Each line of data below must be printed exactly as written, with any pictures removed.

* Source data:
=== Section Start ===

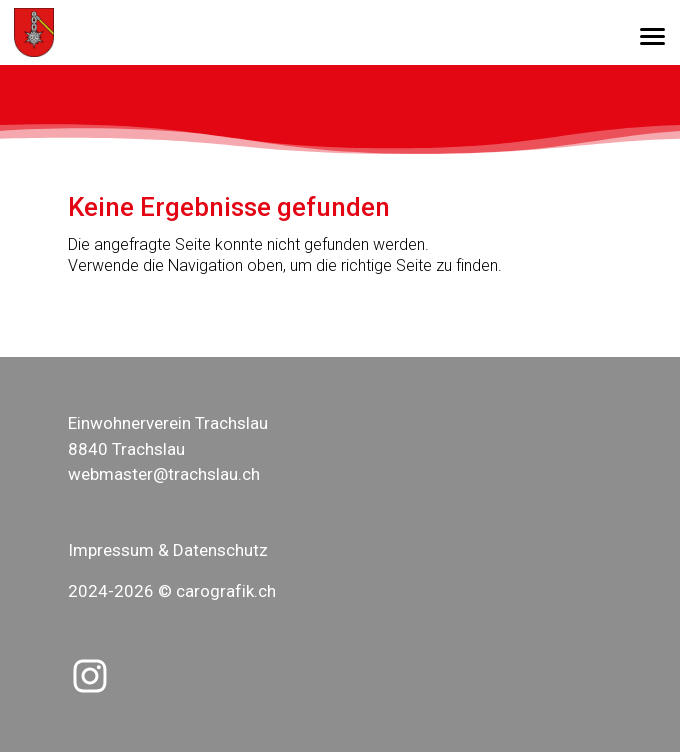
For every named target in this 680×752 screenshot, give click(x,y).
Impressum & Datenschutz (168, 550)
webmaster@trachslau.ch (164, 474)
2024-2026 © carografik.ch (172, 591)
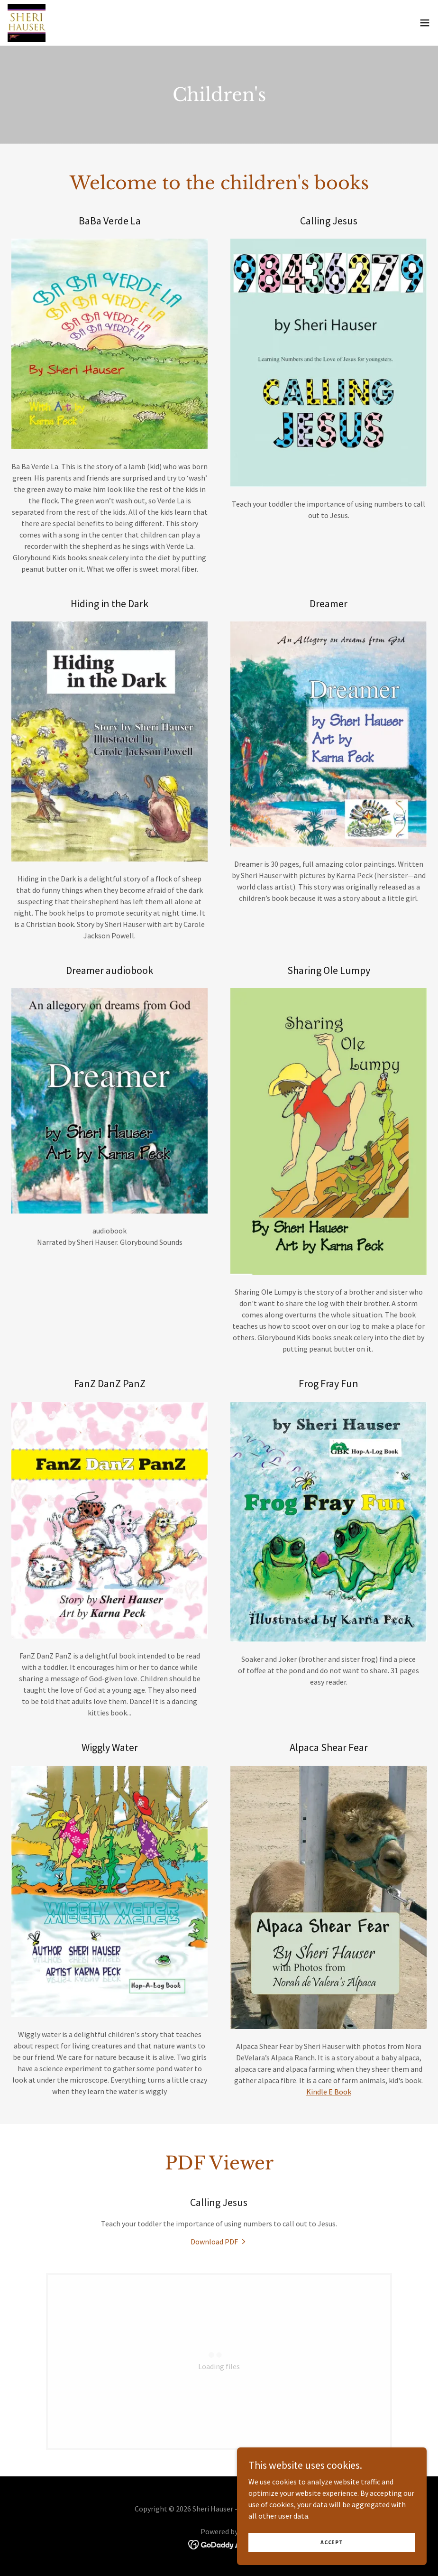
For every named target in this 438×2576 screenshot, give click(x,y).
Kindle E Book (328, 2091)
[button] (424, 22)
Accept (331, 2554)
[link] (27, 23)
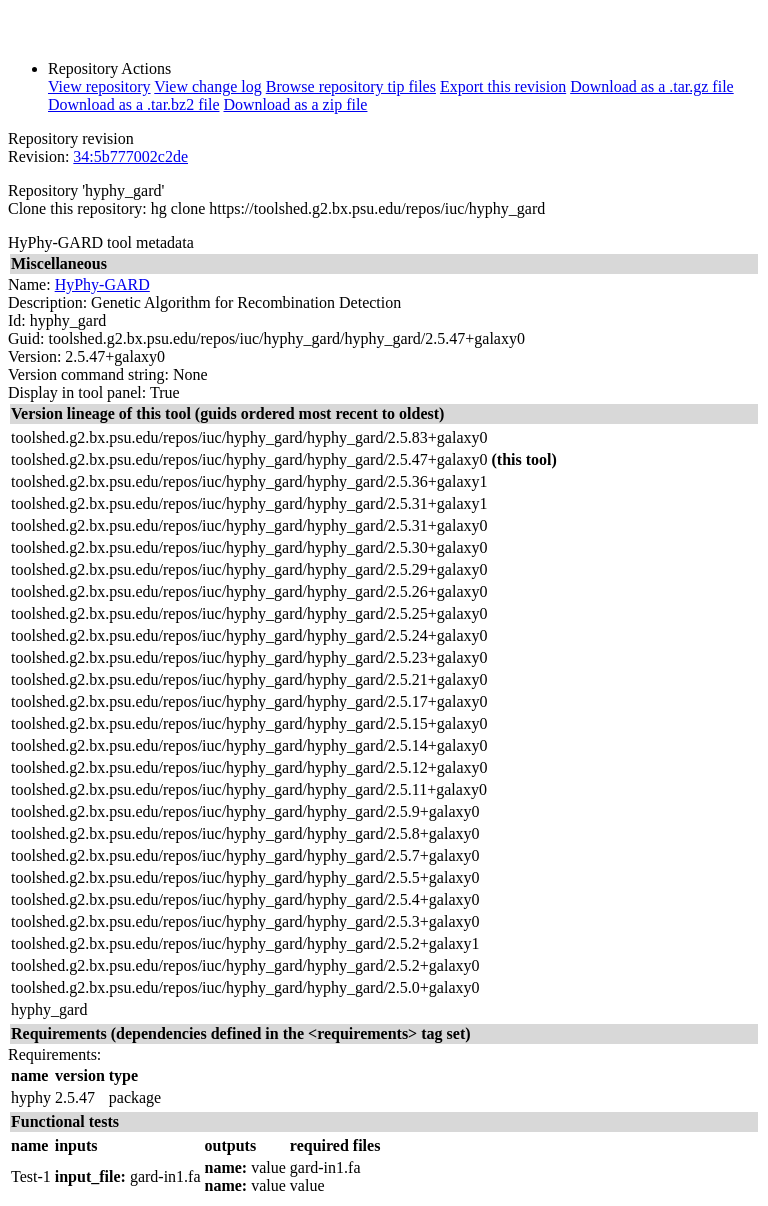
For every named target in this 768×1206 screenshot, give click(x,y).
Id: (17, 320)
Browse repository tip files (351, 86)
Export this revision (503, 86)
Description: (47, 302)
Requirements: (54, 1054)
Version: (34, 356)
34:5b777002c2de (130, 156)
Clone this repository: (77, 208)
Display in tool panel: (77, 392)
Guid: (26, 338)
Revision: (38, 156)
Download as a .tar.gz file (652, 86)
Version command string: (88, 374)
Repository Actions (109, 68)
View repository (99, 86)
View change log (207, 86)
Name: (29, 284)
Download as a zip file (296, 104)
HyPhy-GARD (102, 284)
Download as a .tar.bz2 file (134, 104)
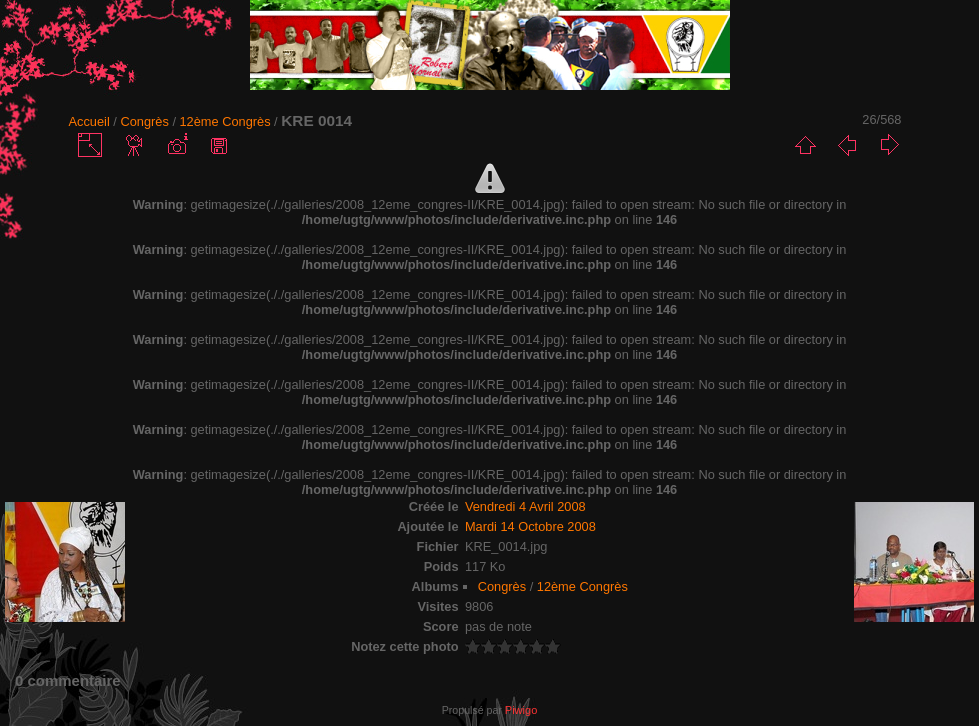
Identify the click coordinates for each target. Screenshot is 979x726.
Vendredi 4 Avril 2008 (525, 506)
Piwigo (521, 710)
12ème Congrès (225, 121)
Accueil (89, 121)
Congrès (144, 121)
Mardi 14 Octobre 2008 (530, 526)
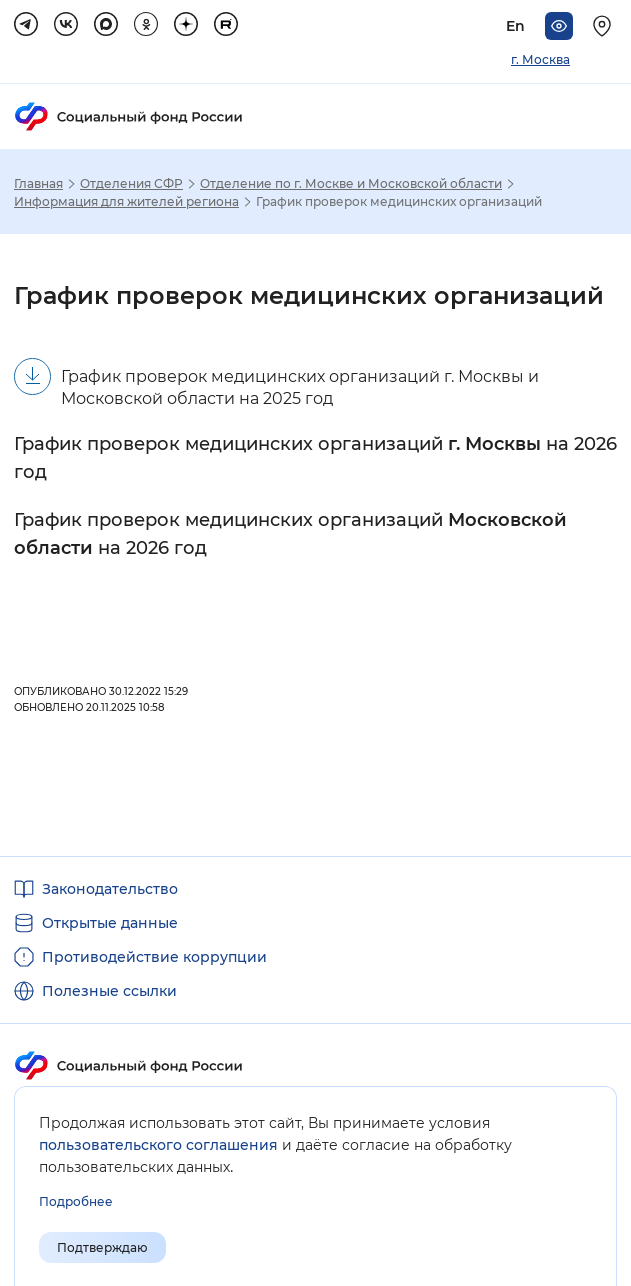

=== Section End ===

* Answer for this exercise:
For every named target in this 680×752 screenshot, give click(x,y).
Impressum & Datenschutz (168, 550)
webmaster@trachslau.ch (164, 474)
2024-2026 © carografik.ch (172, 591)
For every named target in this 438×2576 screenshot, give click(x,y).
Kindle E Book (328, 2091)
[button] (424, 22)
Accept (331, 2554)
[link] (27, 23)
For every named target in this 768×1206 screenshot, give click(x,y).
Id: (17, 320)
Browse repository tip files (351, 86)
Export this revision (503, 86)
Description: (47, 302)
Requirements: (54, 1054)
Version: (34, 356)
34:5b777002c2de (130, 156)
Clone this repository: (77, 208)
Display in tool panel: (77, 392)
Guid: (26, 338)
Revision: (38, 156)
Download as a .tar.gz file (652, 86)
Version command string: (88, 374)
Repository Actions (109, 68)
View repository (99, 86)
View change log (207, 86)
Name: (29, 284)
Download as a zip file (296, 104)
HyPhy-GARD (102, 284)
Download as a .tar.bz2 file (134, 104)
Identify the click coordinates for each target. Screenshot is 979x726.
Vendredi 4 Avril 2008 (525, 506)
Piwigo (521, 710)
12ème Congrès (225, 121)
Accueil (89, 121)
Congrès (144, 121)
Mardi 14 Octobre 2008 (530, 526)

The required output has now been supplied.